Affichè l’azienda possa sopravvivere, deve scegliere con attenzione gli investimenti e i finanziamenti, cioè deve avere una struttura patrimoniale equilibrata.
Tra investimenti e finanziamenti devono sussistere precise relazioni; prima di tutto, la scadenza dei prestiti deve essere collegata con la durata degli investimenti, cioè al tempo necessario affinché l’investimento ritorni in forma di denaro liquido. E’ evidente che la durata di una immobilizzazione (esempio: un macchinario) è sicuramente maggiore di una disponibilità (esempio: un credito verso i clienti).
Infatti, mentre un credito si traduce in denaro in maniera veloce quando viene riscosso, il macchinario torna in forma liquida dopo una serie di entrate legate alla vendita di beni prodotti con quel macchinario.
Il collegamento tra finanziamenti e investimenti non va ricercato al livello di singolo investimento e singolo finanziamento, ma bisogna considerare il patrimonio aziendale nel suo complesso.
Deve quindi risultare che:
1) i finanziamenti a medio-lungo termine devono essere superiori alle immobilizzazioni per coprire parte delle disponibilità;
2) i debiti a breve termine devono essere di importo inferiore alle disponibilità in modo che le disponibilità risultino in parte finanziate con fondi a breve termine e in parte con mezzi propri.

Nel caso in cui queste relazioni non fossero rispettate, l’azienda si troverebbe di fronte a squilibri finanziari; ad esempio se alcune immobilizzazioni fossero finanziate con debiti a breve scadenza, l’azienda avrebbe problemi nel momento di estinguere i debiti, poiché le entrate derivanti dalla vendita de beni prodotti non sarebbero sufficienti ad effettuare i pagamenti.
La struttura finanziaria di un’azienda può essere rappresentata con i margini di composizione.
Supponiamo di avere la seguente situazione patrimoniale:

SITUAZIONE PATRIMONIALE
ATTIVITA’ PASSIVITA’
Immobilizzazioni 200 Debiti a breve termine 25
Disponibilità merci in magazzino 40 Debiti a medio-lungo termine 60
Crediti verso clienti 35 Patrimonio netto 220
Denaro in cassa 30

TOTALE 305 TOTALE 305

Il patrimonio circolante netto è il risultato della differenza tra le disponibilità economiche finanziarie e liquide e i debiti a breve termine, detti anche passività correnti.
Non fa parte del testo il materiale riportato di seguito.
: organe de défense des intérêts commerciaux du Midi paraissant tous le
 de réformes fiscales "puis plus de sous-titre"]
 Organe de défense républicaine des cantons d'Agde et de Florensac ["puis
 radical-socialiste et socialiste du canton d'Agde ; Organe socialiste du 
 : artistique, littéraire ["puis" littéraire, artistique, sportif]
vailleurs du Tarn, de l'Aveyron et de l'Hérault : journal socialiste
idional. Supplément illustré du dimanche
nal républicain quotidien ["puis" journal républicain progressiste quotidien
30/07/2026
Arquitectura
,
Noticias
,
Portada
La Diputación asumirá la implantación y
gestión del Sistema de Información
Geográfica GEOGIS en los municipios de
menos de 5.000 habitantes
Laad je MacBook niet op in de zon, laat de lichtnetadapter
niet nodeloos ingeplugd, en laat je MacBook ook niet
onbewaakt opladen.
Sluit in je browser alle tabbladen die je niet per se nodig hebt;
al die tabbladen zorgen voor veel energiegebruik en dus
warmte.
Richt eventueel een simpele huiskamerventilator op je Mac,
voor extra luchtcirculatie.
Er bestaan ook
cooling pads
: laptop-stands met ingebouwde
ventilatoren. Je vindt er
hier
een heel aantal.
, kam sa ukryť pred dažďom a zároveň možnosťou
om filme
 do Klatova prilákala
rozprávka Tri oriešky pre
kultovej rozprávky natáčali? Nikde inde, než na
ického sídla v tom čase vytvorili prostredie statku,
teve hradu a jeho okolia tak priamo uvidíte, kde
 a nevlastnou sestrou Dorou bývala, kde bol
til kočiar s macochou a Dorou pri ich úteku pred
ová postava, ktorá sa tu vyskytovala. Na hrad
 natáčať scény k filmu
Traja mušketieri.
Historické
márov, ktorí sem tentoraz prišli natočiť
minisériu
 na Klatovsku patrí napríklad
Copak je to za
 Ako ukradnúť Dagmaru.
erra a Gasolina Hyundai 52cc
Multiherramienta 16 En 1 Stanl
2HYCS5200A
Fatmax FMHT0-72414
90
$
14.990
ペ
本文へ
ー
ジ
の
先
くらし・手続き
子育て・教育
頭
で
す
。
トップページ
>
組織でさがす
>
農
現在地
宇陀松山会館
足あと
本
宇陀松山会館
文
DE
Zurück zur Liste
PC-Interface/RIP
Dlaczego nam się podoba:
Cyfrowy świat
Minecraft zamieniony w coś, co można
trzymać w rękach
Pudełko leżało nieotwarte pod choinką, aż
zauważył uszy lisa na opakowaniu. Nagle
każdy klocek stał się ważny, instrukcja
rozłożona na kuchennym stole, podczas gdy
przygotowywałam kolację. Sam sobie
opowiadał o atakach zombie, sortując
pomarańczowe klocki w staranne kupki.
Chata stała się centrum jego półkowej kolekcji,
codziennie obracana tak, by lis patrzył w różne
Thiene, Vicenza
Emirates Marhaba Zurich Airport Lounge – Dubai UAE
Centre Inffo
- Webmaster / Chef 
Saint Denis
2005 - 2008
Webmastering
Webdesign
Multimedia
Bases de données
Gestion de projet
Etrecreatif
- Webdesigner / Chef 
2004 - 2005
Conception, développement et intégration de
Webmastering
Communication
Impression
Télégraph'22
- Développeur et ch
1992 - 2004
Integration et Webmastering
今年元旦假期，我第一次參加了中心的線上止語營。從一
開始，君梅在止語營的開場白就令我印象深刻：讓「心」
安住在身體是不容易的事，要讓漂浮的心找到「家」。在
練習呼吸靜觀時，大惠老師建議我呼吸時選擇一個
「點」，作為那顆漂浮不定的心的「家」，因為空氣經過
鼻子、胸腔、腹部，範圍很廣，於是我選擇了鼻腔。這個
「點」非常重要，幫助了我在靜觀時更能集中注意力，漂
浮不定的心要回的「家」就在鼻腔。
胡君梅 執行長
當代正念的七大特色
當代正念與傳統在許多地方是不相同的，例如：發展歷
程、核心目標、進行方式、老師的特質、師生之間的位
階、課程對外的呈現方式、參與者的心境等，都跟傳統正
Questo margine indica la capacità dell’azienda di pagare i debiti con scadenza ravvicinata.
PATRIMONIO CIRCOLANTE NETTO = DISPONIBILITA’ ECON. – DEBITI BREVE TERM. = 40 + 35 + 30 – 25 = 80

Il margine di tesoreria è il risultato della differenza tra le disponibilità finanziarie e liquide e i debiti a breve termine. Mostra la capacità dell’azienda di pagare i debiti ravvicinati con le sole disponibilità finanziarie e liquide.
MARGINE DI TESORERIA = DISPONIBILITA’ FINANZ. – DEBITI BREVE TERMINE = 35 + 30 – 25 = 40

Il margine di struttura è la differenza tra il patrimonio netto e le immobilizzazioni.
Se il margine è positivo, significa che l’azienda ha acquistato beni strumentali con i mezzi propri e che sono disponibile alcune somme per l’attività corrente, senza ricorrere al capitale di debito.